## What needs to be done
Scan the entries below for the word "example". Copy each line that has it.

## Raw data
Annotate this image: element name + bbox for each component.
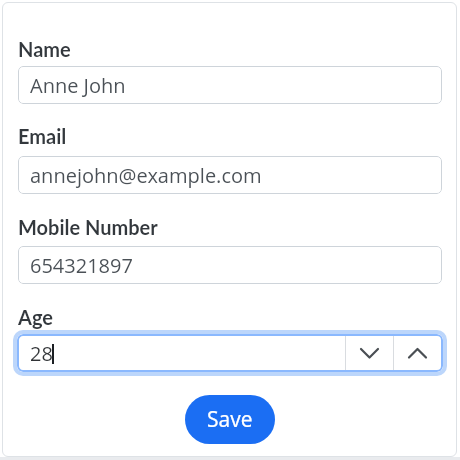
staticText: Age (18, 305, 53, 329)
button[interactable]: 28 (17, 334, 443, 372)
staticText: Mobile Number (18, 215, 158, 239)
button[interactable]: 654321897 (18, 246, 442, 284)
staticText: Save (207, 405, 253, 434)
button[interactable]: annejohn@example.com (18, 156, 442, 194)
button[interactable] (346, 336, 393, 370)
button[interactable]: Anne John (18, 66, 442, 104)
staticText: Email (18, 124, 67, 148)
staticText: annejohn@example.com (30, 162, 262, 189)
button[interactable]: Save (185, 395, 275, 444)
staticText: Anne John (30, 72, 126, 99)
staticText: 654321897 (30, 252, 133, 279)
staticText: Name (18, 37, 71, 61)
staticText: 28 (30, 340, 53, 367)
button[interactable] (394, 336, 441, 370)
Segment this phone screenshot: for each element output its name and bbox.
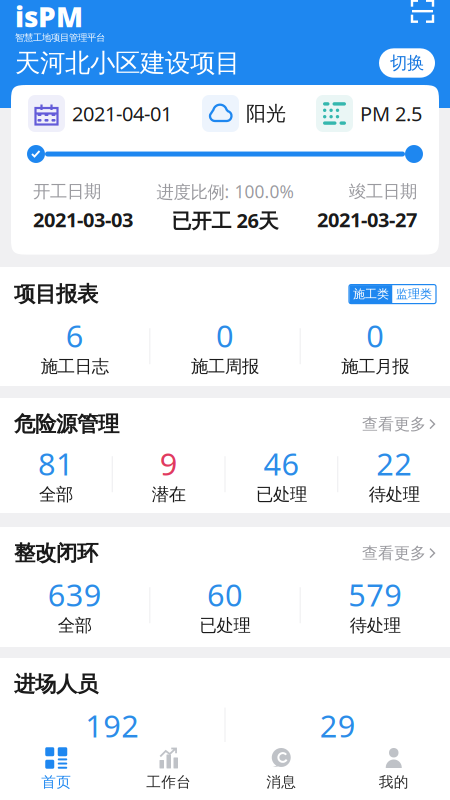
staticText: 192 [85, 705, 139, 746]
button[interactable]: 工作台 [112, 747, 225, 791]
staticText: 我的 [379, 773, 409, 791]
staticText: 0 [216, 315, 234, 356]
staticText: 已处理 [200, 615, 250, 636]
staticText: 消息 [266, 773, 296, 791]
staticText: 进度比例: 100.0% [156, 180, 294, 203]
staticText: 开工日期 [33, 181, 101, 202]
staticText: 0 [366, 315, 384, 356]
staticText: 天河北小区建设项目 [15, 47, 240, 78]
button[interactable]: 切换 [379, 48, 435, 78]
staticText: 进场人员 [14, 671, 98, 697]
staticText: 首页 [41, 773, 71, 791]
staticText: 施工周报 [191, 356, 259, 377]
staticText: 22 [376, 443, 412, 484]
staticText: 2021-04-01 [72, 100, 172, 127]
staticText: 639 [48, 574, 102, 615]
staticText: 全部 [58, 615, 92, 636]
staticText: 施工月报 [341, 356, 409, 377]
staticText: 施工类 [353, 287, 389, 301]
button[interactable]: 施工类 [350, 285, 392, 303]
button[interactable]: 我的 [338, 747, 450, 791]
staticText: 监理类 [396, 287, 432, 301]
staticText: 项目报表 [14, 281, 98, 307]
staticText: 46 [263, 443, 299, 484]
staticText: 施工日志 [41, 356, 109, 377]
staticText: 整改闭环 [14, 540, 98, 566]
staticText: 已处理 [256, 484, 307, 505]
staticText: 2021-03-27 [317, 206, 417, 233]
staticText: 29 [320, 705, 356, 746]
staticText: 智慧工地项目管理平台 [15, 32, 105, 43]
staticText: 9 [160, 443, 178, 484]
staticText: 2021-03-03 [33, 206, 133, 233]
button[interactable]: 扫一扫 [411, 0, 435, 24]
staticText: 60 [207, 574, 243, 615]
button[interactable]: 首页 [0, 747, 112, 791]
staticText: 查看更多 [362, 543, 426, 563]
staticText: PM 2.5 [360, 100, 422, 127]
staticText: 已开工 26天 [172, 207, 278, 234]
staticText: 全部 [39, 484, 73, 505]
staticText: 查看更多 [362, 414, 426, 434]
staticText: 竣工日期 [349, 181, 417, 202]
button[interactable]: 监理类 [392, 285, 436, 303]
staticText: 阳光 [246, 101, 286, 126]
staticText: 81 [38, 443, 74, 484]
button[interactable]: 查看更多 [362, 414, 436, 434]
button[interactable]: 消息 [225, 747, 338, 791]
button[interactable]: 查看更多 [362, 543, 436, 563]
staticText: 待处理 [369, 484, 420, 505]
staticText: 潜在 [152, 484, 186, 505]
staticText: 切换 [390, 52, 424, 74]
staticText: 危险源管理 [14, 411, 119, 437]
staticText: isPM [15, 0, 83, 35]
staticText: 待处理 [350, 615, 401, 636]
staticText: 6 [66, 315, 84, 356]
staticText: 579 [348, 574, 402, 615]
staticText: 工作台 [146, 773, 191, 791]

## Written solution
button[interactable]: annejohn@example.com (18, 156, 442, 194)
staticText: annejohn@example.com (30, 162, 262, 189)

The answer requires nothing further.